---------- Information

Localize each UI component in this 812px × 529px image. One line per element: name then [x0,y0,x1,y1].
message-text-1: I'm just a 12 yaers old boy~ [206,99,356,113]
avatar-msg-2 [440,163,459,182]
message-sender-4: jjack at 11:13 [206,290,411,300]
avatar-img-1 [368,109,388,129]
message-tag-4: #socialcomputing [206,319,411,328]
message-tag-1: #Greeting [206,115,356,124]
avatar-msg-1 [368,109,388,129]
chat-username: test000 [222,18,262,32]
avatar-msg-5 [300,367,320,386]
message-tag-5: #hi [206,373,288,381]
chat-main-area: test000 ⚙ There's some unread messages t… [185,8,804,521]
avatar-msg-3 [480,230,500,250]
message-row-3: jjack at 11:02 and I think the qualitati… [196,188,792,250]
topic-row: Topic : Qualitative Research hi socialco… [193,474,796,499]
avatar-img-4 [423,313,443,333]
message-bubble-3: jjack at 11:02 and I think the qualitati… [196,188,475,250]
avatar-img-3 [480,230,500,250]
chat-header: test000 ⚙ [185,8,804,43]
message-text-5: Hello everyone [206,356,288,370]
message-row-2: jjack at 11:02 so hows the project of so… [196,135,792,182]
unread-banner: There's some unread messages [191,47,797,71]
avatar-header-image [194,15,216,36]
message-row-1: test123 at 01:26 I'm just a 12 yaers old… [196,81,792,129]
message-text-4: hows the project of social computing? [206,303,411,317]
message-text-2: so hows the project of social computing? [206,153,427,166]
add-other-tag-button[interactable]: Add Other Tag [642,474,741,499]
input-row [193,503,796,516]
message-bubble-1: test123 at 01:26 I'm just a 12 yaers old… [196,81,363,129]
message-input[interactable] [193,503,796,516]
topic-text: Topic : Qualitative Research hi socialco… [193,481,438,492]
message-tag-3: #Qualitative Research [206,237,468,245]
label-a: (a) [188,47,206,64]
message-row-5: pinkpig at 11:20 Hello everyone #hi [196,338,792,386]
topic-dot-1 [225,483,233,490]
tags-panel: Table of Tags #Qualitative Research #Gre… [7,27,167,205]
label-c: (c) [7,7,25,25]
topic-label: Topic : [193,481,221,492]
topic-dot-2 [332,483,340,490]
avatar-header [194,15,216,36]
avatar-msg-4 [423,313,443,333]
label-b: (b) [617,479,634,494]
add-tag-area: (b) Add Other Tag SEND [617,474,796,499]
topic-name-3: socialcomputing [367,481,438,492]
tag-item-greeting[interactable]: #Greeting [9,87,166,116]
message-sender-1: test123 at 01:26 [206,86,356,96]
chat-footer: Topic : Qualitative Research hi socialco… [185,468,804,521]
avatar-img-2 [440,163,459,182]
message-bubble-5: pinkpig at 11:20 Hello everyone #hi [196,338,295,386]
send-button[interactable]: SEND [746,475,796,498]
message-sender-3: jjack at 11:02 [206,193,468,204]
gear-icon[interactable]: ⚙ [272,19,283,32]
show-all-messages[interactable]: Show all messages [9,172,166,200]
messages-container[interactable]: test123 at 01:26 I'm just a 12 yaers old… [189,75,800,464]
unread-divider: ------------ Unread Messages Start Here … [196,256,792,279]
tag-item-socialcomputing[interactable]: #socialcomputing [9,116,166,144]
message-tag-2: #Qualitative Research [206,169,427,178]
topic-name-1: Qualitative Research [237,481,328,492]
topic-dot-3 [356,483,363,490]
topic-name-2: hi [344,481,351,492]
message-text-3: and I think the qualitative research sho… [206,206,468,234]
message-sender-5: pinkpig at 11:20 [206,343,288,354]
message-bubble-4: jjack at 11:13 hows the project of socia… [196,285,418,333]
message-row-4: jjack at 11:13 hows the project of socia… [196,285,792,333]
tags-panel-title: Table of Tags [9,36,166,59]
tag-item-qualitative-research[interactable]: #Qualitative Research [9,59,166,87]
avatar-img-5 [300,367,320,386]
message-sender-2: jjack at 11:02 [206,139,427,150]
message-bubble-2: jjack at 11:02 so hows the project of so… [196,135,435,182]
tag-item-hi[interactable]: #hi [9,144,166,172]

--------------------

# [What you have to do]
Once more, write out the records exactly as they are.

# [Result of this task]
Localize each UI component in this 812px × 529px image. One line per element: name then [x0,y0,x1,y1].
message-text-1: I'm just a 12 yaers old boy~ [206,99,356,113]
avatar-msg-2 [440,163,459,182]
message-sender-4: jjack at 11:13 [206,290,411,300]
avatar-img-1 [368,109,388,129]
message-tag-4: #socialcomputing [206,319,411,328]
message-tag-1: #Greeting [206,115,356,124]
avatar-msg-1 [368,109,388,129]
chat-username: test000 [222,18,262,32]
avatar-msg-5 [300,367,320,386]
message-tag-5: #hi [206,373,288,381]
chat-main-area: test000 ⚙ There's some unread messages t… [185,8,804,521]
avatar-msg-3 [480,230,500,250]
message-row-3: jjack at 11:02 and I think the qualitati… [196,188,792,250]
topic-row: Topic : Qualitative Research hi socialco… [193,474,796,499]
avatar-img-4 [423,313,443,333]
message-bubble-3: jjack at 11:02 and I think the qualitati… [196,188,475,250]
avatar-img-3 [480,230,500,250]
chat-header: test000 ⚙ [185,8,804,43]
message-text-5: Hello everyone [206,356,288,370]
message-row-2: jjack at 11:02 so hows the project of so… [196,135,792,182]
unread-banner: There's some unread messages [191,47,797,71]
avatar-header-image [194,15,216,36]
message-row-1: test123 at 01:26 I'm just a 12 yaers old… [196,81,792,129]
message-text-4: hows the project of social computing? [206,303,411,317]
message-text-2: so hows the project of social computing? [206,153,427,166]
add-other-tag-button[interactable]: Add Other Tag [642,474,741,499]
input-row [193,503,796,516]
message-bubble-1: test123 at 01:26 I'm just a 12 yaers old… [196,81,363,129]
message-input[interactable] [193,503,796,516]
topic-text: Topic : Qualitative Research hi socialco… [193,481,438,492]
message-tag-3: #Qualitative Research [206,237,468,245]
label-a: (a) [188,47,206,64]
message-row-5: pinkpig at 11:20 Hello everyone #hi [196,338,792,386]
topic-dot-1 [225,483,233,490]
tags-panel: Table of Tags #Qualitative Research #Gre… [7,27,167,205]
label-c: (c) [7,7,25,25]
topic-label: Topic : [193,481,221,492]
topic-dot-2 [332,483,340,490]
avatar-header [194,15,216,36]
avatar-msg-4 [423,313,443,333]
label-b: (b) [617,479,634,494]
add-tag-area: (b) Add Other Tag SEND [617,474,796,499]
topic-name-3: socialcomputing [367,481,438,492]
tag-item-greeting[interactable]: #Greeting [9,87,166,116]
message-sender-1: test123 at 01:26 [206,86,356,96]
chat-footer: Topic : Qualitative Research hi socialco… [185,468,804,521]
avatar-img-2 [440,163,459,182]
message-bubble-5: pinkpig at 11:20 Hello everyone #hi [196,338,295,386]
send-button[interactable]: SEND [746,475,796,498]
message-sender-3: jjack at 11:02 [206,193,468,204]
gear-icon[interactable]: ⚙ [272,19,283,32]
show-all-messages[interactable]: Show all messages [9,172,166,200]
messages-container[interactable]: test123 at 01:26 I'm just a 12 yaers old… [189,75,800,464]
unread-divider: ------------ Unread Messages Start Here … [196,256,792,279]
tag-item-socialcomputing[interactable]: #socialcomputing [9,116,166,144]
message-tag-2: #Qualitative Research [206,169,427,178]
topic-name-1: Qualitative Research [237,481,328,492]
topic-dot-3 [356,483,363,490]
topic-name-2: hi [344,481,351,492]
message-text-3: and I think the qualitative research sho… [206,206,468,234]
message-sender-5: pinkpig at 11:20 [206,343,288,354]
message-bubble-4: jjack at 11:13 hows the project of socia… [196,285,418,333]
message-row-4: jjack at 11:13 hows the project of socia… [196,285,792,333]
tags-panel-title: Table of Tags [9,36,166,59]
tag-item-qualitative-research[interactable]: #Qualitative Research [9,59,166,87]
avatar-img-5 [300,367,320,386]
message-sender-2: jjack at 11:02 [206,139,427,150]
message-bubble-2: jjack at 11:02 so hows the project of so… [196,135,435,182]
tag-item-hi[interactable]: #hi [9,144,166,172]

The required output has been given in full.